We’ve always said it, but now there is proof. A new study from Peter D Hart Research finds only 51% of the 500 borrowers surveyed say they are very informed about their mortgage’s terms and conditions; 18% of borrowers don’t even know their current interest rate; 25% don’t know when their lender will next be able to raise their rate; 73% do not know how much their monthly mortgage payment will increase the next time their rate goes up.
Now for the bad part: 40% say they do now know whom to turn to for guidance if they have difficulty paying.

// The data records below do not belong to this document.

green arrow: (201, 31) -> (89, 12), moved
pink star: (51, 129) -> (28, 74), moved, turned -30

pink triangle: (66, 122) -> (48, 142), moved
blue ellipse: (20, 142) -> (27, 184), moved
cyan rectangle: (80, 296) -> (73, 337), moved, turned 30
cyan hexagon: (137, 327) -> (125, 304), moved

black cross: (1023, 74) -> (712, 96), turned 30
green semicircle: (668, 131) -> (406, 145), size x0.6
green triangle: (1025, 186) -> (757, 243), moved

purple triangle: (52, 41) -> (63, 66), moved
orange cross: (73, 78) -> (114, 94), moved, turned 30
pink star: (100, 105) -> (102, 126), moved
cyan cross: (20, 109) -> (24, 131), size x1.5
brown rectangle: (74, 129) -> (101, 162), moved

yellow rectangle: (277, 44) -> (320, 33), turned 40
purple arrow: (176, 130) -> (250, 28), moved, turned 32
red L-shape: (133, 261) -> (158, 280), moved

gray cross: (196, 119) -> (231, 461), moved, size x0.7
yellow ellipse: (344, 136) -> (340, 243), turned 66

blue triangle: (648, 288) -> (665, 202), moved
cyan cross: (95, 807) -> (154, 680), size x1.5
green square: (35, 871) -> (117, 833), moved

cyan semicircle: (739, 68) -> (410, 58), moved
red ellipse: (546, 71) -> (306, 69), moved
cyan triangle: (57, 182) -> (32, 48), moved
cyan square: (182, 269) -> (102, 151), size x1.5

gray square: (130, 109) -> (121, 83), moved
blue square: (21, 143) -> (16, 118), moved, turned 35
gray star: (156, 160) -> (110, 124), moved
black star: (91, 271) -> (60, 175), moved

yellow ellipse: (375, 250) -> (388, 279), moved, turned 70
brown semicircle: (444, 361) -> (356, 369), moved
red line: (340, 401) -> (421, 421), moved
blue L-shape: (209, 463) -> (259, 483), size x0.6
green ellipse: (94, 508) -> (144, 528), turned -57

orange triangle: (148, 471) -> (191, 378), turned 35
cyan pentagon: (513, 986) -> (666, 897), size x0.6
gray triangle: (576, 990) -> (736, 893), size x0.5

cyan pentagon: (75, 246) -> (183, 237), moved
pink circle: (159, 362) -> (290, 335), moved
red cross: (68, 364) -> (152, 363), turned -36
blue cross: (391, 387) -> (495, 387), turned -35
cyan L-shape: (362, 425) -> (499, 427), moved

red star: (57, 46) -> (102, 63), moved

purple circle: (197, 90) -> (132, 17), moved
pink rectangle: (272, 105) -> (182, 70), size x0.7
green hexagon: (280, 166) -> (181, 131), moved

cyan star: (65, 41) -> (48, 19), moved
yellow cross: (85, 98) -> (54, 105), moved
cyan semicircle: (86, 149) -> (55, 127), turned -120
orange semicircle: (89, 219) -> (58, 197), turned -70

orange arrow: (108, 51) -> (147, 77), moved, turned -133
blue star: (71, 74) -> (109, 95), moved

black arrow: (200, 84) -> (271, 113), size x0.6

I could ask, on this last one, why their lender doesn’t first come to mind, but the Treasury Secretary told us last week that the bulk of borrowers in distress don’t even bother to contact their lenders. Last week he launched a new effort with the nation’s largest lenders called Hope Now to try to encourage borrowers to seek help. The trouble is, as he admits, only half of people who do contact their lenders end up staying in their homes.
Interestingly today, Treasury SecretaryPaulson ratcheted up the rhetoric, sending all the news wires flashing when he said in a speech at Georgetown Law: “But let me be clear, despite strong economic fundamentals, the housing decline is still unfolding and I view it as the most significant current risk to our economy. The longer housing prices remain stagnant or fall, the greater the penalty to our future economic growth.”
Now I know a lot of folks out there like to blame the media for reporting this story out of proportion, but those are his words, not mine.